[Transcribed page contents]
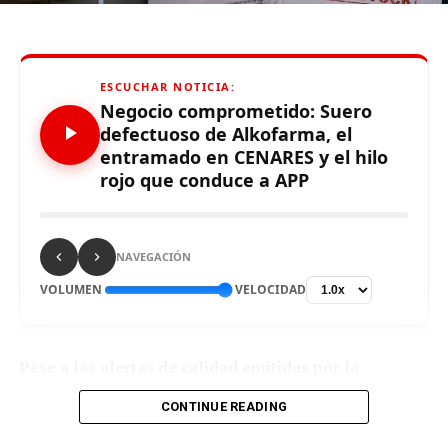
Limaaldia.pe
ESCUCHAR NOTICIA:
Mantente informado con Limaaldia.pe
Negocio comprometido: Suero
defectuoso de Alkofarma, el
entramado en CENARES y el hilo
rojo que conduce a APP
NAVEGACIÓN
VOLUMEN
VELOCIDAD
Pese a las alertas de calidad emitidas por la
DIGEMID sobre un suero de procedencia china,
CONTINUE READING
CENARES otorgó a Alkofarma una ampliación
contractual por S/ 7,660,872.00 millones adicionales,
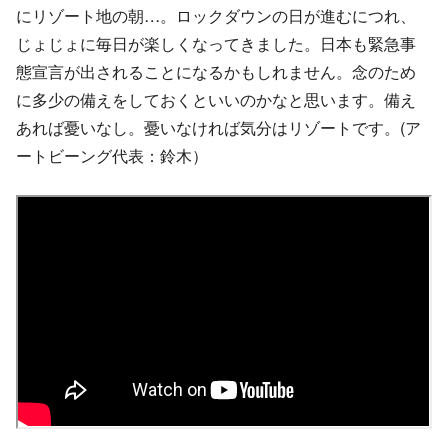
にリゾート地の朝…。ロックダウンの日が進むにつれ、
じょじょに毎日が楽しくなってきました。日本も緊急事
態宣言が出されることになるかもしれません。念のため
に多少の備えをしておくといいのかなと思います。備え
あれば憂いなし。憂いなければ気分はリゾートです。(ア
ートビーング代表：鈴木）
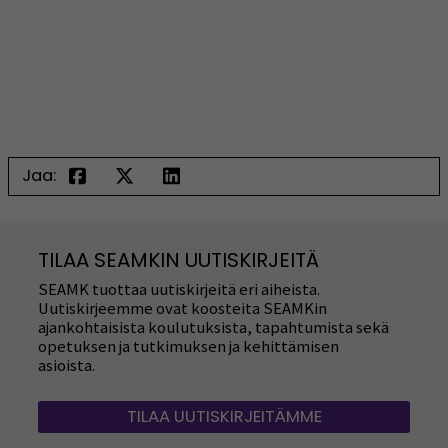
Jaa:
TILAA SEAMKIN UUTISKIRJEITÄ
SEAMK tuottaa uutiskirjeitä eri aiheista.
Uutiskirjeemme ovat koosteita SEAMKin
ajankohtaisista koulutuksista, tapahtumista sekä
opetuksen ja tutkimuksen ja kehittämisen
asioista.
TILAA UUTISKIRJEITÄMME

• _Brief_
Output all the data, exactly, without images.

• _Result of this task_
Limaaldia.pe
ESCUCHAR NOTICIA:
Mantente informado con Limaaldia.pe
Negocio comprometido: Suero
defectuoso de Alkofarma, el
entramado en CENARES y el hilo
rojo que conduce a APP
NAVEGACIÓN
VOLUMEN
VELOCIDAD
Pese a las alertas de calidad emitidas por la
DIGEMID sobre un suero de procedencia china,
CONTINUE READING
CENARES otorgó a Alkofarma una ampliación
contractual por S/ 7,660,872.00 millones adicionales,
にリゾート地の朝…。ロックダウンの日が進むにつれ、
じょじょに毎日が楽しくなってきました。日本も緊急事
態宣言が出されることになるかもしれません。念のため
に多少の備えをしておくといいのかなと思います。備え
あれば憂いなし。憂いなければ気分はリゾートです。(ア
ートビーング代表：鈴木）
Jaa:
TILAA SEAMKIN UUTISKIRJEITÄ
SEAMK tuottaa uutiskirjeitä eri aiheista.
Uutiskirjeemme ovat koosteita SEAMKin
ajankohtaisista koulutuksista, tapahtumista sekä
opetuksen ja tutkimuksen ja kehittämisen
asioista.
TILAA UUTISKIRJEITÄMME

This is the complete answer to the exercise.